Fatma Nur Güler: Medyada yer alan tüm kuruluşlar aynı çizgide değil. Gayet düzgün bir şekilde gerektiği gibi haber yapıp gerektiği gibi servis eden haber kuruluşları da var ama neredeyse dedikodu yapar gibi haber yapanlar da var. Kadını suçlu gibi lanse ediyorlar. Yakın zamanda Gülay Bursalı kardeşimiz hakkında nasıl haberler yapıldığını hepimiz gördük. Biz de böyle durumlarda hemen müdahale ediyoruz, zaten öldürülerek konuşamayacak duruma getirilmiş kardeşimize sahip çıkıyor, onun hesabını soruyoruz. Bir kadının kadın olduğu için öldürüldüğü gerçeğinin üstünü hiçbir üslup örtemez.
Fatma Kurt: Yine de yıllardır verdiğimiz kadın mücadelesi sonucu artık bu örnekler istisnai kalıyor. Basın emekçisi arkadaşların kadın cinayeti haberlerini terimsel olarak doğru haberleştirdiklerini görüyoruz. Kadın cinayeti yerine namus, kıskançlık, aşk cinayeti gibi bir kadının öldürüldüğü gerçeğini saptıran terimler pek kullanılmıyor. Hatta bu konuda daha hassas bir çalışma yürütenlerin ‘üslupta nelere dikkat etmemiz gerek’ diye bize ulaştıkları bir döneme erişebildik.
İş hayatında kadınlar birçok kez mağdur oluyorlar. Mesela şov dünyasından Erkan Petekkaya- Nurgül Yeşilçay karşılıklı birbirlerini suçluyor. Petekkaya’nın kullandığı dil nasıl?
Fatma Nur Güler: Çok alışık olduğumuz cinsiyetçi bir dil. Neredeyse kanıksanmış bir dil. Erkan Petekkaya değil de sokaktaki biri kullansa dikkatimizi bile çekmeyecek kelimeler ama çoğu erkek zihniyetini tam olarak meydana seren kelimeler aynı zamanda. Biz tabi ki kabul edilebilir bulamayız, kim kullanırsa kullansın. Bir gün her şeyin güzel olacağını bilmeliyiz. Buna inanalım.

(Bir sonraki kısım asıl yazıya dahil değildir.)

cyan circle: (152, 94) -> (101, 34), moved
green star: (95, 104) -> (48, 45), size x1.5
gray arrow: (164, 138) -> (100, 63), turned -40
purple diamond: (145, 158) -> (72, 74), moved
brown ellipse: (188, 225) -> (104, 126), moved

Fatma Kurt: Bunun yanında şu gerçeği de görmek gerekiyor, hükümetin kadın düşmanı ve kadınları hedef gösterip kadınların özgürlüğüne göz diken açıklamaları bu noktaya getiriyor konuyu. Erkan Petekkaya gibi erkekler kız çocuklarını tecavüzcülere hedef gösteren fetvalardan, tecavüz için ‘bir kereden bir şey olmaz’ diyen Aile Bakanı’ndan cesaret alıyorlar ve bu cesareti cinsel saldırılar ile kadın cinayetlerine kadar vardırabiliyorlar.
Diyanet, “Baba öz kızına şehvet duyabilir”, dedikten sonra ülkenin dört bir yanında aile içi ve genel cinsel saldırı haberleri yağmaya başladı.

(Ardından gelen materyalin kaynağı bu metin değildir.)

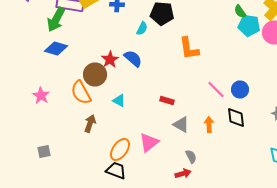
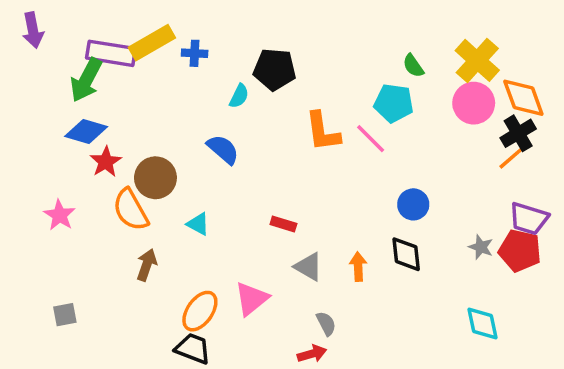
cyan pentagon: (249, 26) -> (394, 103), moved
red star: (110, 60) -> (106, 162), moved
pink line: (216, 90) -> (371, 139), moved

Diyanet-Ak Parti ya da Diyanet-Mevcut Düzen ortaklığının kadınlara yönelik uygulamaları hakkında neler söylemek istersiniz?
Fatma Nur Güler: Bu konuda bizim Kadın Cinayetlerini Durduracağız Platformu olarak söylemimiz net. Yakın zamanda verilen içler acısı fetva hakkında da söyledik, diyanet sussun kadınlar yaşasın, dedik. Sonuç olarak, basit mantıkla Diyanet, inananlara karşı belli mesuliyetleri olan bir kurum ve bunun dışına çıkmaması gerekiyor. Diyanet, “Baba öz kızına şehvet duyabilir”, dedikten sonra ülkenin dört bir yanında aile içi ve genel cinsel saldırı haberleri yağmaya başladı. Bu öngörülemeyecek bir şey değil. Sakınca yok derseniz, yol açmış, kapı aralamış olursunuz. Bu noktada verilen fetvaları da diyanetin bu tavrını da asla kabul etmiyoruz. Mevcut düzenin yıllardır kullandığı eril dili de göz önünde bulundurunca aralarındaki organik bağ zaten çok net bir şekilde gün yüzüne çıkmış oluyor. Biz yine mevcut iktidarın yahut kadına yönelik şiddeti, ayrımcılığı pompalayan her hangi bir muhtemelen iktidarın karşısında mücadelemizi yürüteceğiz.